The 5.7 Hemi cant get out of its own way?! I think your confusing it with the 5.4 Triton. the hemi has plenty of power and yes it is a gas hog for sure. that sounds like a good buy to me, cant find many trucks like that with such low milage anymore.


----------



## macplee (Jan 30, 2009)

Correction, the owner plowed a few driveways and the Toyoya dealer's lot where he works. He seems honest and took good care of the truck. He's an ASE cert field advisor for Toyota and this truck was his toy. Heavy duty everything, plow, strobe, security, etc. He's selling because Toyota gives him a new Thunder every 10k. Not a bad gig. I decided to buy the truck, and I will only use it for three houses. So how often should I have to worry about repairs? Sd is the truck a hood deal! Thanks


----------



## plowguy43 (Jan 2, 2008)

abbe;1243495 said:


> don't expect to see better then like 11mpg. My fathers 05 5.7 gets 10mpg consistently. It's a friggen pig and can't get out of it's own way


Thats funny right there, I've shown more than my fair share of Fords/Chevy's and other Dodge's my tail lights, Diesel's included. It wasn't meant to be a race car, buy a 1/2 ton for that if you want to go fast. Of course a diesel will haul better, the HEMI and any other Small Block Gas truck has to Rev to make the power where a diesel makes it all down low. Saying it can't get out of its own way is wrong in so many ways LOL

Macplee- Its a good buy and I'm sure you'll be happy with it. I've been plowing over 20 accounts this winter with my truck and I replaced my altenator and battery because the battery was getting weak and smoked the original altenator ((it still worked) with my old plow that had a worn out and rusted motor- completely preventable on my part but whatever- $130 Altenator + $90 Battery. I've only done oil changes and the truck hasn't complained once. This includes a large parking lot that I plow once the storm is over- including the 12"+ storms we had. I have an Xblade as well, carry about 700lbs of ballast, and my route is over 100 miles round trip through a lot of Hilly roads.
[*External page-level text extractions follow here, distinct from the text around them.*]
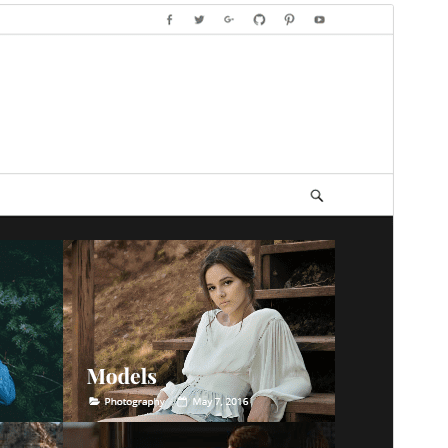
Preview
Download
Version
2.0.2
সর্বশেষ হালনাগাদ
জুন 12, 2026
সক্রিয় ইনস্টলেশনসমূহ
100+
ওয়ার্ডপ্রেস সংস্করণ
5.9
পিএইচপি সংস্করণ
5.6
থিম হোমপেজ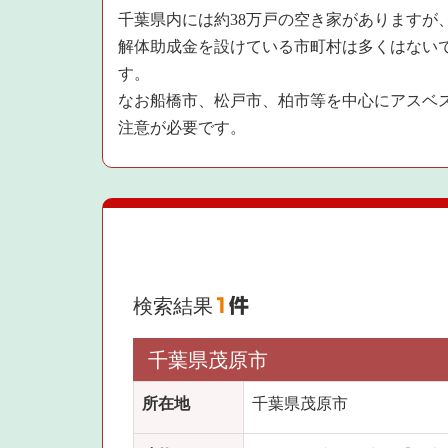
千葉県内には約38万戸の空き家がありますが
解体助成金を設けている市町村は多くはない
す。
なお船橋市、松戸市、柏市等を中心にアスベ
注意が必要です。
検索結果
1
件
千葉県茂原市
所在地
千葉県茂原市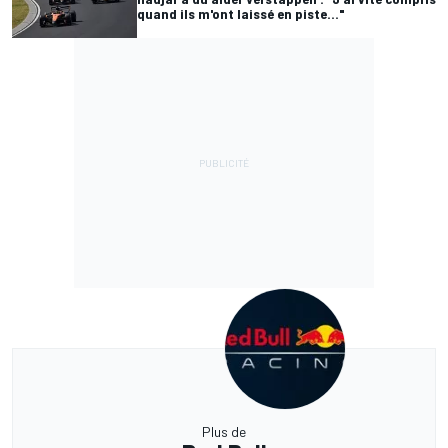
quand ils m'ont laissé en piste..."
Plus de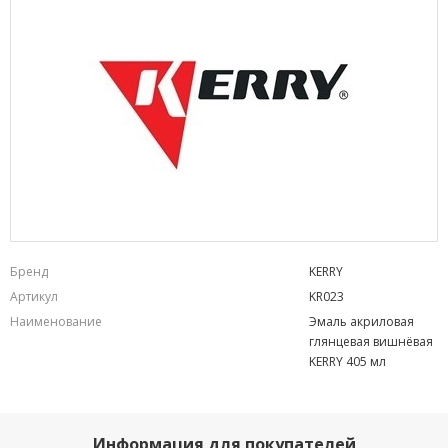
Бренд
KERRY
Артикул
KR023
Наименование
Эмаль акриловая
глянцевая вишнёвая
KERRY 405 мл
Информация для покупателей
It shifts a lot, rev's high, but is never lacking power.

The front end is the only "weak" part of the truck as is in any plow truck. Replace the parts with lifetime warranty aftermarket parts and they will last much longer and be replaced for free when they where out. Best of luck.

Oh yeah- show me a gas 3/4 or 1 ton truck that gets better mileage than the HEMI with similar power please?


----------



## V_Scapes (Jan 1, 2011)

macplee;1243642 said:


> Correction, the owner plowed a few driveways and the Toyoya dealer's lot where he works. He seems honest and took good care of the truck. He's an ASE cert field advisor for Toyota and this truck was his toy. Heavy duty everything, plow, strobe, security, etc. He's selling because Toyota gives him a new Thunder every 10k. Not a bad gig. I decided to buy the truck, *and I will only use it for three houses*. So how often should I have to worry about repairs? Sd is the truck a hood deal! Thanks


Thats what you say now, next year youll have 15.


----------



## m3klee (Nov 3, 2010)

I'd say that's a great buy. I have the same truck that i bought in feb. of 2010 with 67,000 on it for $16,500 only difference is i have a boss plow not the fisher.


----------



## BlueRam2500 (Jan 15, 2005)

Sounds like you got a great buy and that it has been taken care of. Good luck with your new truck.


----------



## woodchuck2 (Dec 4, 2010)

Some guys change the ball joints as soon as they show signs of wear, Dodge actually makes you check the wear before they will replace them under warranty. The couple i checked for warranty in the past were within Dodges specs but were very loose with a prybar and under normal circumstances i would have replaced them.


----------